As guilty pleasures go, making time to read shouldn’t make you feel all that guilty. When it comes to adults reading children’s books, however, the embarrassment and guilt seem to really kick in, and I’m honestly amazed! Children’s literature has gotten very savvy, covering a wide range of genres. If you haven’t perused the kid’s aisle at your local bookstore, you are really missing out on some gems. Children’s literature is a booming business with big names like James Patterson joining the ranks of kids book authors. As an adult, I have always enjoyed reading kids books, and not just because my kids were reading them, or because I was a bookseller. Kids books are fun to read because they jump right into the story lines, and have strong lead characters of both sexes and varying nationalities, backgrounds, and circumstances. If you haven’t yet made the foray into kids books, here are a few series to get your feet wet. I guarantee that once you start down this path, you will return again and again for the immense pleasure it brings. No guilt required.
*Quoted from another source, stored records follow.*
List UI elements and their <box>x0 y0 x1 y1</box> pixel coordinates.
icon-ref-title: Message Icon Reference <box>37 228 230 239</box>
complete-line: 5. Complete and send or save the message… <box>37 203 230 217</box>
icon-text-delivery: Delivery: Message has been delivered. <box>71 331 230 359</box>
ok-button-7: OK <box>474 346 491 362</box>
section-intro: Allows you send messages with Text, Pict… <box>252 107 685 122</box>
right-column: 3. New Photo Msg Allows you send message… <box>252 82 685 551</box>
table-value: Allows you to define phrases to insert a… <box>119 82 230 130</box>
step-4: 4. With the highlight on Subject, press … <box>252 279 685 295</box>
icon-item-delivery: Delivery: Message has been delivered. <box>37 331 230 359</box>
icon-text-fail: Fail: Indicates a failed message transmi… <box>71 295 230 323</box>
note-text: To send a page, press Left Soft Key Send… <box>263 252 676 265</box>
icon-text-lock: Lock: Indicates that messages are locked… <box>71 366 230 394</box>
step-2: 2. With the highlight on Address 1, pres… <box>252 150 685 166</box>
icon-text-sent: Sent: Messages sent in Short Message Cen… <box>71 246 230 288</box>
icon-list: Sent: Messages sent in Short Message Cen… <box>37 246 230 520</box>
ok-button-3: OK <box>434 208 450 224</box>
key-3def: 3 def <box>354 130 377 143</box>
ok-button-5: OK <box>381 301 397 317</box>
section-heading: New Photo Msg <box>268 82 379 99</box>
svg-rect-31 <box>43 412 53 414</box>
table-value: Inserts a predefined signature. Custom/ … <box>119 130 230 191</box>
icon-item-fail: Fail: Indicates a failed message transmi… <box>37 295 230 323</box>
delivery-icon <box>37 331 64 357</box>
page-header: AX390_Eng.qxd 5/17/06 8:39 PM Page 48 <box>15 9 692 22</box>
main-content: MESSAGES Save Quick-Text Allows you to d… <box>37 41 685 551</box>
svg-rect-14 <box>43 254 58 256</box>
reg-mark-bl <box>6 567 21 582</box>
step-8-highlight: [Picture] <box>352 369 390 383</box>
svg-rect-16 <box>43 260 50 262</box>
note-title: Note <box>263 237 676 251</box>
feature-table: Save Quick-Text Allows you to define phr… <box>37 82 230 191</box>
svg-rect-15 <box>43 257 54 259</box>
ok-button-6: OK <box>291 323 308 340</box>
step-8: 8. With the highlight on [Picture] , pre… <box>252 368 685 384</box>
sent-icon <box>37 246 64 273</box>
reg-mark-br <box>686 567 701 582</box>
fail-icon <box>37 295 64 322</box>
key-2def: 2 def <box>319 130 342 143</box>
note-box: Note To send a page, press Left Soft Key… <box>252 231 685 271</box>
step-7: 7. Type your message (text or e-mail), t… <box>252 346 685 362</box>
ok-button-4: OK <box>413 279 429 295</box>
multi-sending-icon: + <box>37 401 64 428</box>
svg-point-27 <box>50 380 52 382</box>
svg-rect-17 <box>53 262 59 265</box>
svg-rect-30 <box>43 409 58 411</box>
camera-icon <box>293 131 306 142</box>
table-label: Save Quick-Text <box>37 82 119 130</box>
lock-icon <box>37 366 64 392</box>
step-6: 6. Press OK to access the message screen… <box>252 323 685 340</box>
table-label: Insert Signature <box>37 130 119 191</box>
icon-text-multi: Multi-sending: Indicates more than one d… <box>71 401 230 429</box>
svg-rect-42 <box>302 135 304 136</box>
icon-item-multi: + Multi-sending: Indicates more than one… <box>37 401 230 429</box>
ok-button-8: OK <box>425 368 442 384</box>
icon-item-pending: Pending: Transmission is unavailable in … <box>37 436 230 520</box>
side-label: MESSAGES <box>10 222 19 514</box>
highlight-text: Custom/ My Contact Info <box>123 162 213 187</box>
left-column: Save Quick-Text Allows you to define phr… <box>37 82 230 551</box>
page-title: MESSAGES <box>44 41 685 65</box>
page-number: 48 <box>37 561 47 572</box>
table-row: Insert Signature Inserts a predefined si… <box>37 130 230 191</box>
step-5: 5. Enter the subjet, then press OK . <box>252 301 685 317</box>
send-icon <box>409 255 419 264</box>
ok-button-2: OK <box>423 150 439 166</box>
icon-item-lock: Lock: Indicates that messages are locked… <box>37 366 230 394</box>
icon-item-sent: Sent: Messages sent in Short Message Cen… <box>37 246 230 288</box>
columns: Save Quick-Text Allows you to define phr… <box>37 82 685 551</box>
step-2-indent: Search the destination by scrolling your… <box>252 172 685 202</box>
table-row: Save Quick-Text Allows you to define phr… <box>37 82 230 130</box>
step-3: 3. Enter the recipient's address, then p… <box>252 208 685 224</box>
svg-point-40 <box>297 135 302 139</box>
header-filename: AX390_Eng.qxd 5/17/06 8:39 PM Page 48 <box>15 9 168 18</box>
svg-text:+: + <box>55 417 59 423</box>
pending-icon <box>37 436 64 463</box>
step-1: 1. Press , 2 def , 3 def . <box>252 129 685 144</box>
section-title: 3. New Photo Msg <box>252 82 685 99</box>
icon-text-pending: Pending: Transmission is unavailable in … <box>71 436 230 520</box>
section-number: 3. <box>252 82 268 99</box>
It’s an older series, but I really love Scott Mebus’ “Gods of Manhattan” trilogy. Rory is a 13-year-old kid growing up in New York with the gift of being able to see what others don’t. A magician shows him the coexistence of a world called Mannahatta, a place ruled by weird creatures and immortals like Alexander Hamilton. Full of action and adventure, with the tie-in of real historical figures makes this series action-packed and entertaining.
Author Ridley Pearson got his start in adult fiction writing amazing suspense novels that I really love. Then, I discovered his series for kids, “Kingdom Keepers: Disney After Dark.” There are seven books in the original series and it was so successful that the author spun off a second, related series that now has three books in it to date. This series features five teenagers who become holographic theme park guides at Walt Disney World. There’s a glitch, however, and the kids soon discover that those Disney villains are real – and they intend to take over. If you are a fan of the TV series “Once Upon A Time,” or just love anything Disney, then this book series is for you!
Speaking of adult fiction authors making the move into children’s literature; David Baldacci’s fantasy series featuring a young, strong heroine named Vega Jane, is a must-read. In the first book in the series, “The Finisher,” the residents of Wormwood are all sequestered in their town, surrounded by a wall that they are told they cannot cross over or they will be at the mercy of fearsome creatures and surely perish. Vega Jane actually watches a neighbor escape the town, thus bringing into question everything she knows about her corner of the world, the other residents, and the people designated to keep them all safe. Vega Jane challenges authority and pushes limits, making her adventure very rewarding for the reader. If you enjoyed the Harry Potter series, you will definitely enjoy this one as well.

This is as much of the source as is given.